I'm in the process of scraping old flaky paint to prep for repainting my house. I've come to a point where I'm stuck... I need some outside input, so I come here for help. The front Gable end of the house has Board and Batten. A couple of boards are rotten on the bottom. I removed all the battens after the picture I took. 
I just don't know how to remove the board without messing up the Rafter on top and the 1x2 on top of that and the Drip cap.... The vertical boards seem to be "sandwiched" between the 2x6 rafters in front and 2x4 rafters inside the attic (not 100% sure if they are nailed to the 2x4s rafters inside).

What's the best and safest way to go about getting the board out. That peak is 14ft high and the boards that need change are almost at the center. 

I was also thinking to just go ahead and cover the whole thing with LP SmartSide and go for an "inverted board and batten" look but it'll beef up the siding more than it already is. What do you think of that idea? Maybe drip cap under and a horizontal trim to cover the obvious "double siding"?

Would salvaging the current siding be a better option?


----------



## kwikfishron (Mar 11, 2010)

Once you remove the battens if the boards are still solid you could nail them off again so they're tight and install new siding over the top.


----------



## joecaption (Nov 30, 2011)

Far better off removing all that old siding.
Main reason is just adding over it is going to make the siding stick out beyond the facia.
Interesting in making this home maintenance free?
If so then then that facia also needs to be wrapped with coil stock.


----------



## Nandologist (Oct 31, 2016)

joecaption said:


> Far better off removing all that old siding.
> Main reason is just adding over it is going to make the siding stick out beyond the facia.
> Interesting in making this home maintenance free?
> If so then then that facia also needs to be wrapped with coil stock.
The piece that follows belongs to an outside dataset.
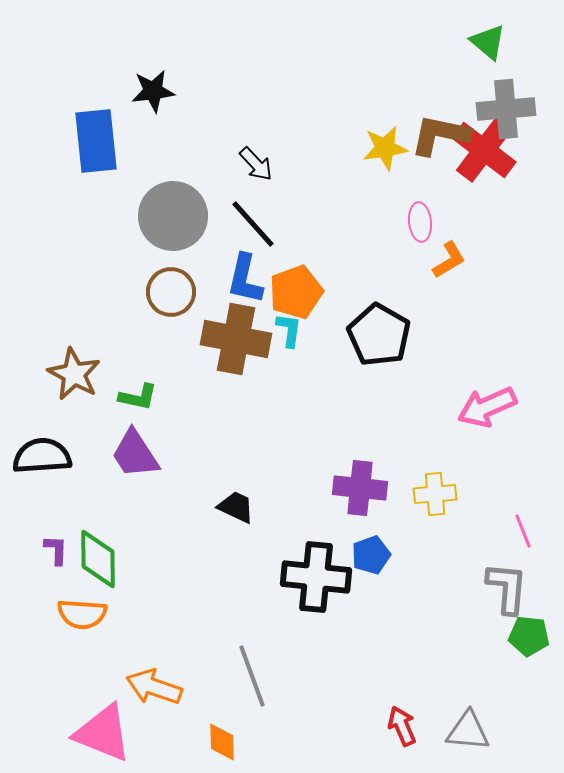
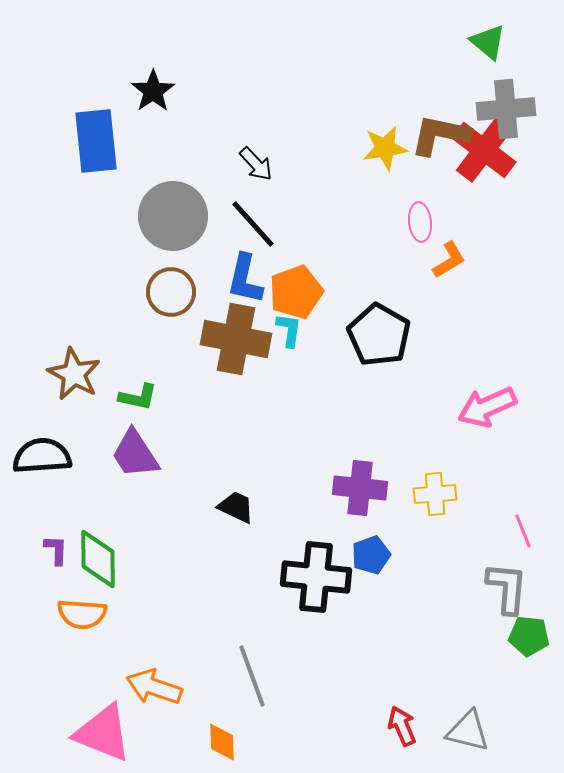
black star: rotated 27 degrees counterclockwise
gray triangle: rotated 9 degrees clockwise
Thanks for the input. The idea of siding over it is with SmartSide panel that's just 3/8" thick. The fascia board is a 2x6 rafter over the current siding. So it wouldn't stick out. 
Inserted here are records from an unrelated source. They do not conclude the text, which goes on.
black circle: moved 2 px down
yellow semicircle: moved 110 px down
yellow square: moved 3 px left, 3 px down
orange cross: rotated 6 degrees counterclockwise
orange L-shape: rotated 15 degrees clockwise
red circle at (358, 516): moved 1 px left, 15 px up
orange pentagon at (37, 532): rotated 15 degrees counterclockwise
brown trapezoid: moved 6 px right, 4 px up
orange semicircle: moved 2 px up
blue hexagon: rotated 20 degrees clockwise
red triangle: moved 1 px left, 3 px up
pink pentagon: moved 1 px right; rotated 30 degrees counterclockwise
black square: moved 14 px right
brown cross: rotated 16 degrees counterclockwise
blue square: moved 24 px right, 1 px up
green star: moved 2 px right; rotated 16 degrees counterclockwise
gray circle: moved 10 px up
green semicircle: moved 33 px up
But if I were to take out the boards. how do I remove that old siding? Without messing up the border of the roof. That was part of my question.


----------



## Nandologist (Oct 31, 2016)

Ok since these forums are used for future references of people googling DIY stuff. I'll go ahead and give this topic some closure. 
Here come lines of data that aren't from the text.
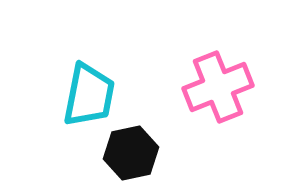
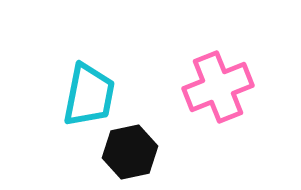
black hexagon: moved 1 px left, 1 px up
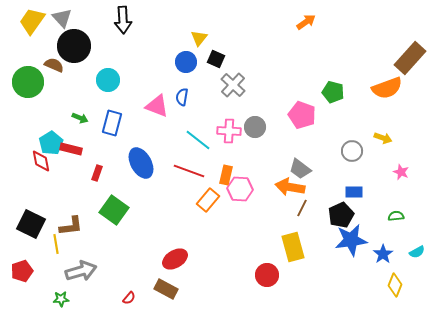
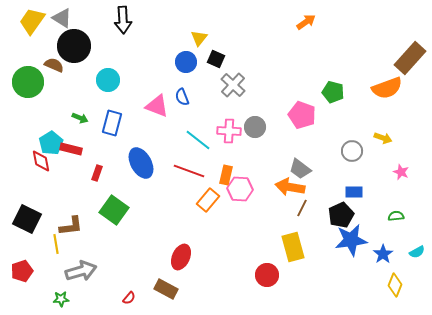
gray triangle at (62, 18): rotated 15 degrees counterclockwise
blue semicircle at (182, 97): rotated 30 degrees counterclockwise
black square at (31, 224): moved 4 px left, 5 px up
red ellipse at (175, 259): moved 6 px right, 2 px up; rotated 35 degrees counterclockwise
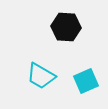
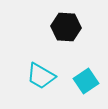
cyan square: rotated 10 degrees counterclockwise
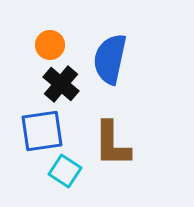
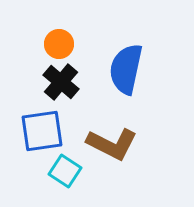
orange circle: moved 9 px right, 1 px up
blue semicircle: moved 16 px right, 10 px down
black cross: moved 2 px up
brown L-shape: rotated 63 degrees counterclockwise
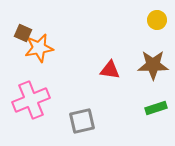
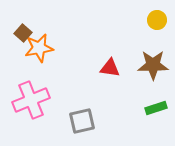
brown square: rotated 18 degrees clockwise
red triangle: moved 2 px up
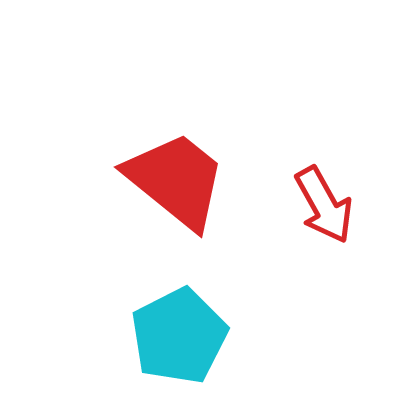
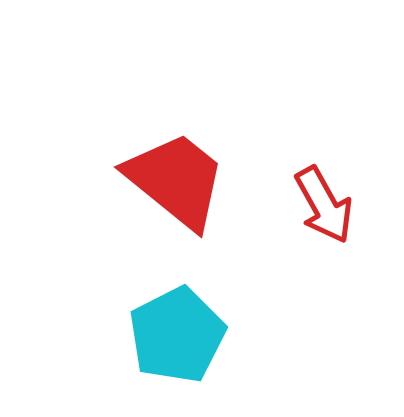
cyan pentagon: moved 2 px left, 1 px up
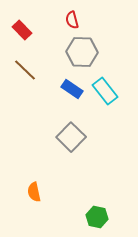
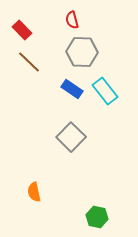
brown line: moved 4 px right, 8 px up
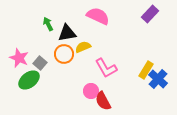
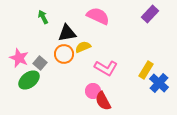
green arrow: moved 5 px left, 7 px up
pink L-shape: rotated 30 degrees counterclockwise
blue cross: moved 1 px right, 4 px down
pink circle: moved 2 px right
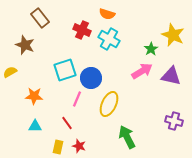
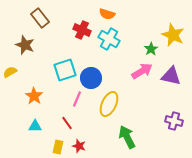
orange star: rotated 30 degrees clockwise
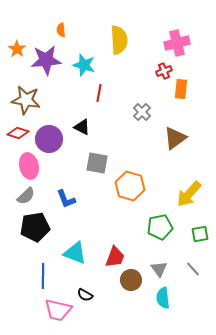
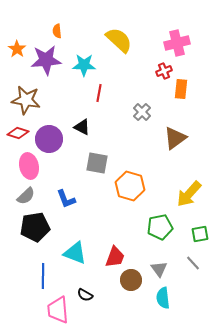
orange semicircle: moved 4 px left, 1 px down
yellow semicircle: rotated 44 degrees counterclockwise
cyan star: rotated 15 degrees counterclockwise
gray line: moved 6 px up
pink trapezoid: rotated 72 degrees clockwise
I went ahead and took down the 2x6 rafters in front (fascia). That was tough, and pretty scary... But after loosening the nails I pulled one end with a rope and let the things drop. Then took all the boards down. Then took off the rotten 1x2s under the drip edge. The drip edge is still hanging in there. (I'll be replacing the roof hopefully next year so I didn't mess with the drip edge yet).










I'm going to replace the felt paper and already cut 2 1/2 sheets of SmartSide Panel. I'm not sure if I'm going to do the board and batten look with 1x2s over the SmartSide grooves or not. 

I'll upload pictures later and leave this topic alone after that.


----------



## kwikfishron (Mar 11, 2010)

Nandologist said:


> I'm not sure if I'm going to do the board and batten look with 1x2s over the SmartSide grooves or not.


Don't do that! The battens shouldn't be spaced any closer than 16" oc.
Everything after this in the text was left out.